Fair Value Disclosure — Black-Scholes-Merton Model
The fair value of ESPP purchase rights issued is estimated at the date of grant of the purchase rights using the Black-Scholes-Merton option-pricing model. The Black-Scholes-Merton option-pricing model requires the input of highly subjective assumptions such as the expected stock price volatility and the expected period until options are exercised. Purchase rights under the ESPP are granted on either June 1st or December 1st of each year.
The fair values of all ESPP purchase rights granted on or prior to June 27, 2014 have been estimated at the date of grant using a Black-Scholes-Merton option-pricing model with the following weighted average assumptions:
 
 
ESPP
 
2014
 
2013
 
2012
Option life (in years)
1.24
 
1.24
 
1.24
Risk-free interest rate
0.26%
 
0.23%
 
0.22%
Stock price volatility
0.31
 
0.42
 
0.46
Dividend yield
1.64%
 
1.61%
 
Fair value
$14.62
 
$10.36
 
$7.29

Stock Repurchase Program
Since May 18, 2012, the Company's Board of Directors has authorized $3.0 billion for the repurchase of its common stock until September 13, 2017. The Company repurchased 10.3 million shares for a total cost of $816 million during 2014. The remaining amount available to be purchased under the Company’s stock repurchase program as of June 27, 2014 was $1.2 billion. The Company may continue to repurchase its stock as it deems appropriate and market conditions allow. Repurchases under the stock repurchase program may be made in the open market or in privately negotiated transactions and may be made under a Rule 10b5-1 plan.
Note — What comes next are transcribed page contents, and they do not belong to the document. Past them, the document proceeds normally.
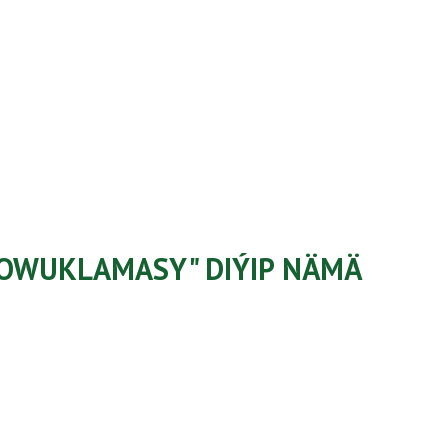
SOWUKLAMASY" DIÝIP NÄMÄ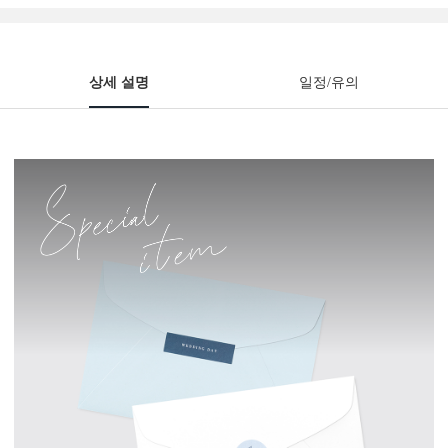
상세 설명
일정/유의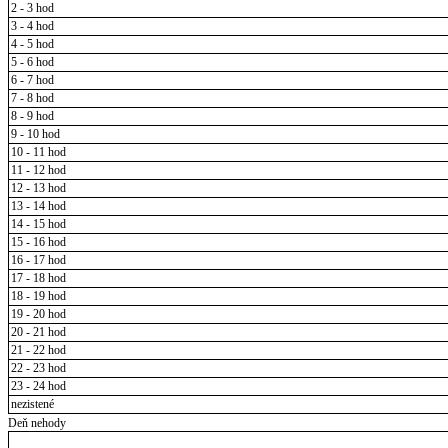
2 - 3 hod
3 - 4 hod
4 - 5 hod
5 - 6 hod
6 - 7 hod
7 - 8 hod
8 - 9 hod
9 - 10 hod
10 - 11 hod
11 - 12 hod
12 - 13 hod
13 - 14 hod
14 - 15 hod
15 - 16 hod
16 - 17 hod
17 - 18 hod
18 - 19 hod
19 - 20 hod
20 - 21 hod
21 - 22 hod
22 - 23 hod
23 - 24 hod
nezistené
Deň nehody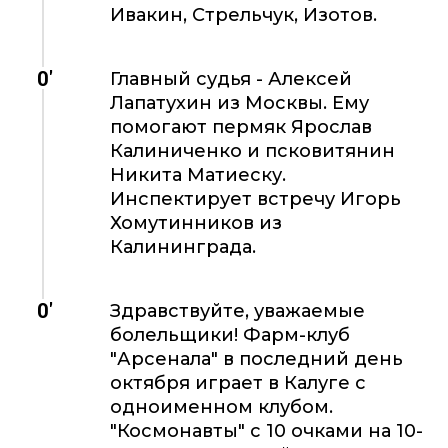
Ивакин, Стрельчук, Изотов.
0'
Главный судья - Алексей
Лапатухин из Москвы. Ему
помогают пермяк Ярослав
Калиниченко и псковитянин
Никита Матиеску.
Инспектирует встречу Игорь
Хомутинников из
Калининграда.
0'
Здравствуйте, уважаемые
болельщики! Фарм-клуб
"Арсенала" в последний день
октября играет в Калуге с
одноименном клубом.
"Космонавты" с 10 очками на 10-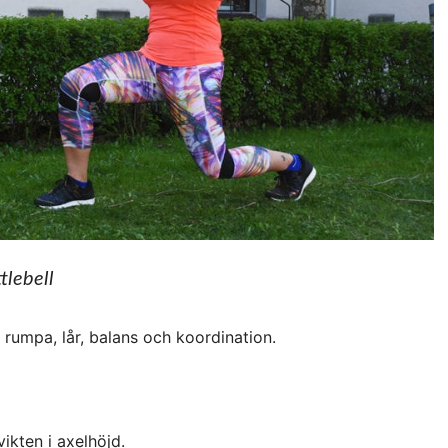
tlebell
r rumpa, lår, balans och koordination.
vikten i axelhöjd.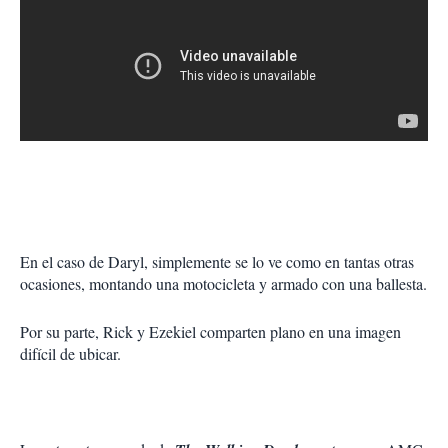
En el caso de Daryl, simplemente se lo ve como en tantas otras
ocasiones, montando una motocicleta y armado con una ballesta.
Por su parte, Rick y Ezekiel comparten plano en una imagen
difícil de ubicar.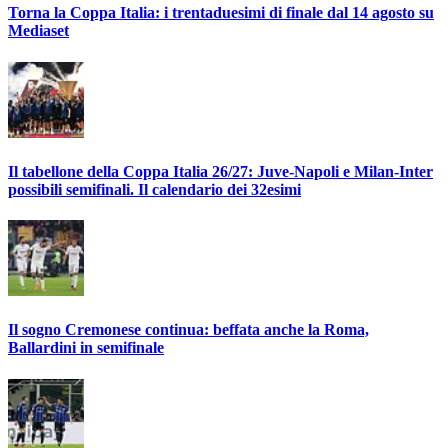
Torna la Coppa Italia: i trentaduesimi di finale dal 14 agosto su
Mediaset
Il tabellone della Coppa Italia 26/27: Juve-Napoli e Milan-Inter
possibili semifinali. Il calendario dei 32esimi
Il sogno Cremonese continua: beffata anche la Roma,
Ballardini in semifinale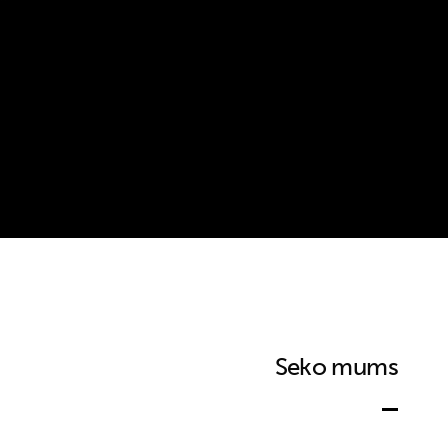
Seko mums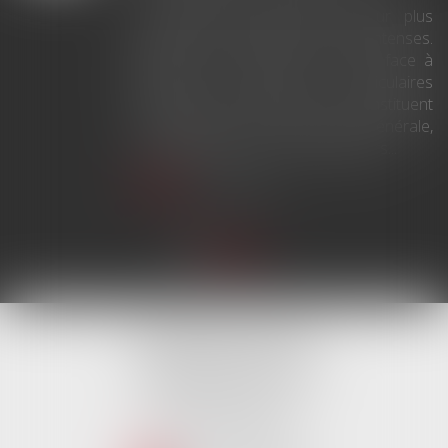
survenue de vagues de chaleur plus
fréquentes, plus longues et plus intenses.
Depuis la fin mai, la France fait face à
plusieurs épisodes caniculaires
particulièrement intenses, qui constituent
un risque pour la population générale,
mais également pour les travailleurs...
Lire la suite
TISSEYRE AVOCATS
10, Boulevard Victor Hugo
34000 MONTPELLIER
Tél :
04 67 66 27 25
Fax : 04 67 60 82 94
The Company expects stock repurchases to be funded principally by operating cash flows and borrowings under the Credit Agreement.
Stock Reserved for Issuance
The following table summarizes all shares of common stock reserved for issuance at June 27, 2014 (in millions):

 
Number
of Shares
Maximum shares issuable in connection with:
 
Outstanding awards and shares available for award grants
23.6

ESPP
5.9

Total
29.5


Dividends to Shareholders
On September 13, 2012, the Company announced that its Board of Directors had authorized the adoption of a quarterly cash dividend policy. Under the cash dividend policy, holders of the Company’s common stock receive dividends when and as declared by the Company’s Board of Directors. In 2014, the Company declared aggregate cash dividends of $1.25 per share of the Company’s common stock, totaling $295 million, of which $201 million was paid during 2014. On August 5, 2014, the Company declared a cash dividend of $0.40 per share of its common stock to shareholders of record as of October 3, 2014, which will be paid on October 15, 2014. The Company may modify, suspend or cancel its cash dividend policy in any manner and at any time.